Personaggio storico Mafalda Di Savoia

Nato nel: 1902  - Deceduto nel: 1944
Mafalda di Savoia nata principessa d'Italia, poi d'Etiopia e Albania, divenne Langravia titolare d'Assia-Kassel per matrimonio. Figlia secondogenita di Vittorio Emanuele III e di Elena del Montenegro, Mafalda Maria Elisabetta Anna Romana, soprannominata Muti era di indole docile e obbediente. Ereditò dalla madre Elena il senso della famiglia, i valori umani, la passione per la musica e per l'arte. Trascorse la sua infanzia nell'ambiente familiare accanto alla madre e alle sorelle Giovanna, Jolanda e Maria Francesca; le vacanze si svolgevano a Sant'Anna di Valdieri, a Racconigi e a San Rossore con la partecipazione di tutta la famiglia. Durante la prima guerra mondiale, con le sorelle, seguì la madre nelle sue frequenti visite ai soldati e agli ospedali, venendo così coinvolta nelle attività materne di conforto e cura alle truppe.
Si sposò a Racconigi, il 23 settembre 1925, con il principe tedesco Filippo, Langravio d'Assia-Kassel, figlio del Langravio Federico Carlo d'Assia-Kassel, che fu per pochi mesi del 1918 re di Finlandia e Carelia.
Come dono di nozze ebbero una pianta carnivora e un casale, situato tra i Parioli e la villa Savoia, a cui gli sposi dettero il nome di Villa Polissena, in memoria della principessa Polissena Cristina d'Assia-Rotenburg, seconda moglie di Carlo Emanuele III di Savoia.
Fu il periodo dell'ascesa in Italia del fascismo, visto da Mafalda con simpatia. Per la nascita dei suoi figli, Hitler le conferì la croce al merito (come a tutte le mamme di numerosa prole). Pur non riconoscendo alcun titolo nobiliare, il partito nazista assegnò a suo marito Filippo un grado nelle SS e vari incarichi.

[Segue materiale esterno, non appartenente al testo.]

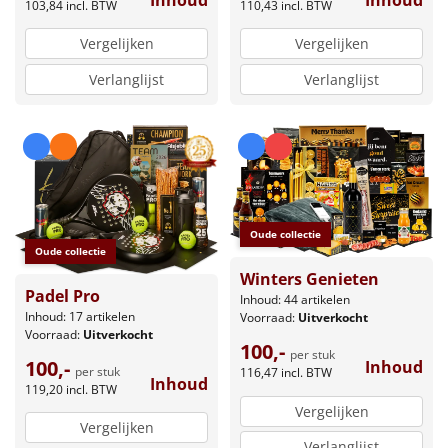
103,84
incl. BTW
110,43
incl. BTW
Vergelijken
Vergelijken
Verlanglijst
Verlanglijst
Oude collectie
Oude collectie
Winters Genieten
Padel Pro
Inhoud: 44 artikelen
Inhoud: 17 artikelen
Voorraad:
Uitverkocht
Voorraad:
Uitverkocht
100,-
per stuk
100,-
Inhoud
per stuk
116,47
incl. BTW
Inhoud
119,20
incl. BTW
Vergelijken
Vergelijken
Verlanglijst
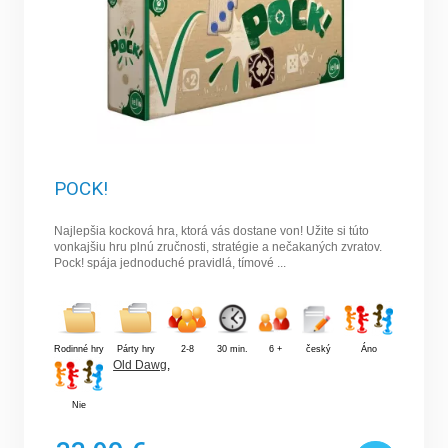
POCK!
Najlepšia kocková hra, ktorá vás dostane von! Užite si túto
vonkajšiu hru plnú zručnosti, stratégie a nečakaných zvratov.
Pock! spája jednoduché pravidlá, tímové ...
Rodinné hry
Párty hry
2-8
30 min.
6 +
český
Áno
Old Dawg
,
Nie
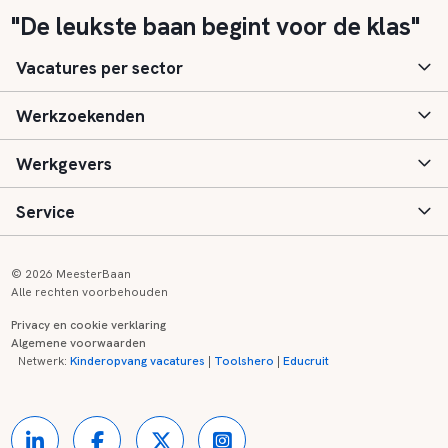
"De leukste baan begint voor de klas"
Vacatures per sector
Werkzoekenden
Basisonderwijs
Werkgevers
Speciaal (basis) onderwijs
Aanmelden
Service
Voortgezet onderwijs
Vacatures
Inloggen
Voortgezet speciaal onderwijs
Scholen
Informatie
Contact
© 2026 MeesterBaan
Alle rechten voorbehouden
Middelbaar beroepsonderwijs
Opleidingen
Tarieven
FAQ
Privacy en cookie verklaring
Algemene voorwaarden
Kinderopvang
Zij-instroom informatie
Registreren
Onderwijs links
Netwerk:
Kinderopvang vacatures
|
Toolshero
|
Educruit
Hoger beroepsonderwijs
Banenmarkten
Referenties
Over ons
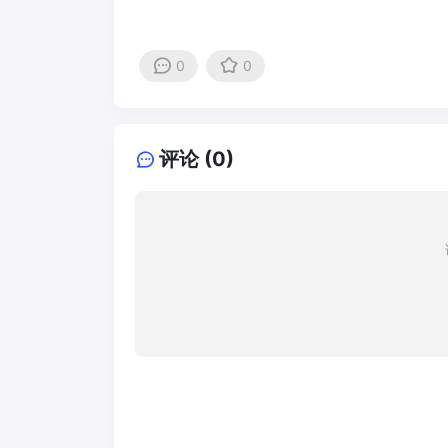
0
0
评论 (0)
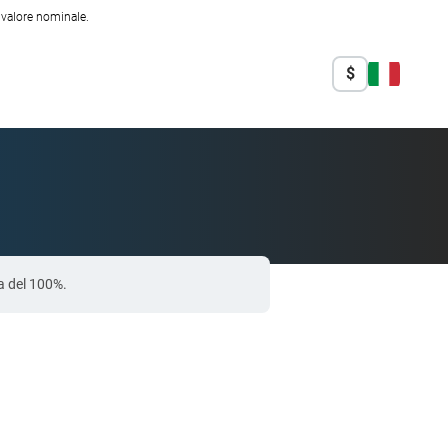
l valore nominale.
$
ia del 100%.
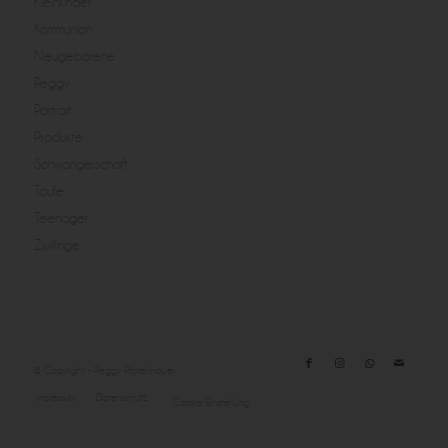
Kleinkinder
Kommunion
Neugeborene
Peggy
Portrait
Produkte
Schwangerschaft
Taufe
Teenager
Zwillinge
© Copyright - Peggy Pfotenhauer
Impressum
Datenschutz
Cookie Einstellung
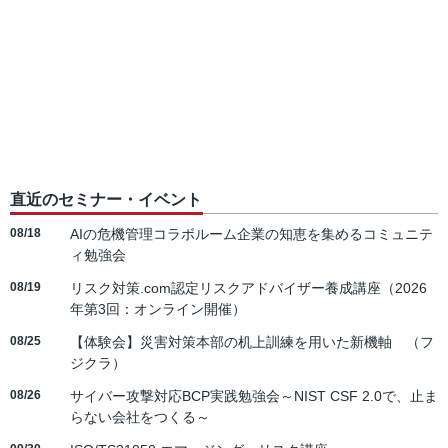
直近のセミナー・イベント
08/18
AIの危機管理コラボルーム企業の知恵を集めるコミュニテ
ィ勉強会
08/19
リスク対策.com認定リスクアドバイザー養成講座（2026
年第3回：オンライン開催）
08/25
【体験会】災害対策本部の机上訓練を用いた新機軸 （フ
ジクラ）
08/26
サイバー攻撃対応BCP実践勉強会～NIST CSF 2.0で、止ま
らない会社をつくる～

Nel settembre del 1943, alla firma dell'armistizio con gli alleati, i tedeschi organizzarono il disarmo delle truppe italiane. Badoglio e il re trasferirono la capitale al Sud, ma Mafalda, partita per Sofia per assistere la sorella Giovanna, il cui marito Boris III era in fin di vita, non fu messa al corrente dei pericoli, forse per paura che informasse il langravio suo marito, che era agli ordini del Führer. Seppe quindi dell'armistizio mentre era in Romania. Ne venne informata nel suo viaggio di ritorno, alla stazione ferroviaria di Sinaia, in piena notte, dalla regina Elena di Romania, che aveva fatto fermare appositamente il treno e aveva tentato di farla desistere dal rientro in Italia. Consiglio che Mafalda decise di non seguire.
Dopo i funerali del cognato Boris III, la principessa Mafalda decise di rientrare a Roma per congiungersi con i figli e la famiglia, incurante dei rischi: benché fosse figlia del Re d'Italia, e legatissima alla sua famiglia di origine, era anche e soprattutto cittadina tedesca, principessa tedesca, moglie di un ufficiale tedesco, quindi sicura che i tedeschi l'avrebbero rispettata.

Dopo Sinaia, la prima tappa fu l'Ambasciata Italiana di Budapest. Lasciato il treno, l'11 settembre, la principessa prese un aereo procurato dai diplomatici italiani con destinazione Bari. Ma l'aereo si fermò a Pescara. Per otto giorni la principessa alloggiò a Chieti, in un palazzo vicino alla Prefettura.

Con mezzi di fortuna, il 22 settembre 1943 riuscì a raggiungere Roma e fece appena in tempo a rivedere i figli, custoditi in Vaticano da Monsignor Montini (il futuro Papa Paolo VI), escluso il maggiore, Maurizio, che era già in Germania, come il padre.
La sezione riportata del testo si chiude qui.